- **Exercise aim**
Give back the lines below verbatim, omitting all pictures.

- **Input for this task**

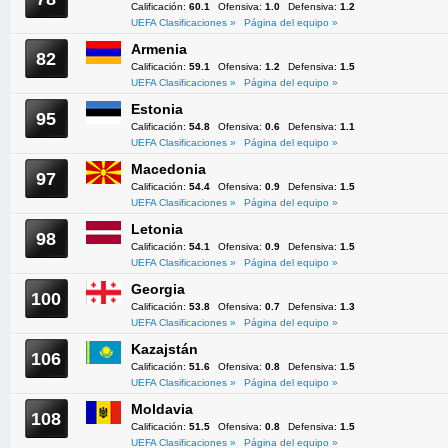
Calificación:
60.1
Ofensiva:
1.0
Defensiva:
1.2
UEFA Clasificaciones »
Página del equipo »
Armenia
82
Calificación:
59.1
Ofensiva:
1.2
Defensiva:
1.5
UEFA Clasificaciones »
Página del equipo »
Estonia
95
Calificación:
54.8
Ofensiva:
0.6
Defensiva:
1.1
UEFA Clasificaciones »
Página del equipo »
Macedonia
97
Calificación:
54.4
Ofensiva:
0.9
Defensiva:
1.5
UEFA Clasificaciones »
Página del equipo »
Letonia
98
Calificación:
54.1
Ofensiva:
0.9
Defensiva:
1.5
UEFA Clasificaciones »
Página del equipo »
Georgia
100
Calificación:
53.8
Ofensiva:
0.7
Defensiva:
1.3
UEFA Clasificaciones »
Página del equipo »
Kazajstán
106
Calificación:
51.6
Ofensiva:
0.8
Defensiva:
1.5
UEFA Clasificaciones »
Página del equipo »
Moldavia
108
Calificación:
51.5
Ofensiva:
0.8
Defensiva:
1.5
UEFA Clasificaciones »
Página del equipo »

- **Solved problem**
Calificación:
60.1
Ofensiva:
1.0
Defensiva:
1.2
UEFA Clasificaciones »
Página del equipo »
Armenia
82
Calificación:
59.1
Ofensiva:
1.2
Defensiva:
1.5
UEFA Clasificaciones »
Página del equipo »
Estonia
95
Calificación:
54.8
Ofensiva:
0.6
Defensiva:
1.1
UEFA Clasificaciones »
Página del equipo »
Macedonia
97
Calificación:
54.4
Ofensiva:
0.9
Defensiva:
1.5
UEFA Clasificaciones »
Página del equipo »
Letonia
98
Calificación:
54.1
Ofensiva:
0.9
Defensiva:
1.5
UEFA Clasificaciones »
Página del equipo »
Georgia
100
Calificación:
53.8
Ofensiva:
0.7
Defensiva:
1.3
UEFA Clasificaciones »
Página del equipo »
Kazajstán
106
Calificación:
51.6
Ofensiva:
0.8
Defensiva:
1.5
UEFA Clasificaciones »
Página del equipo »
Moldavia
108
Calificación:
51.5
Ofensiva:
0.8
Defensiva:
1.5
UEFA Clasificaciones »
Página del equipo »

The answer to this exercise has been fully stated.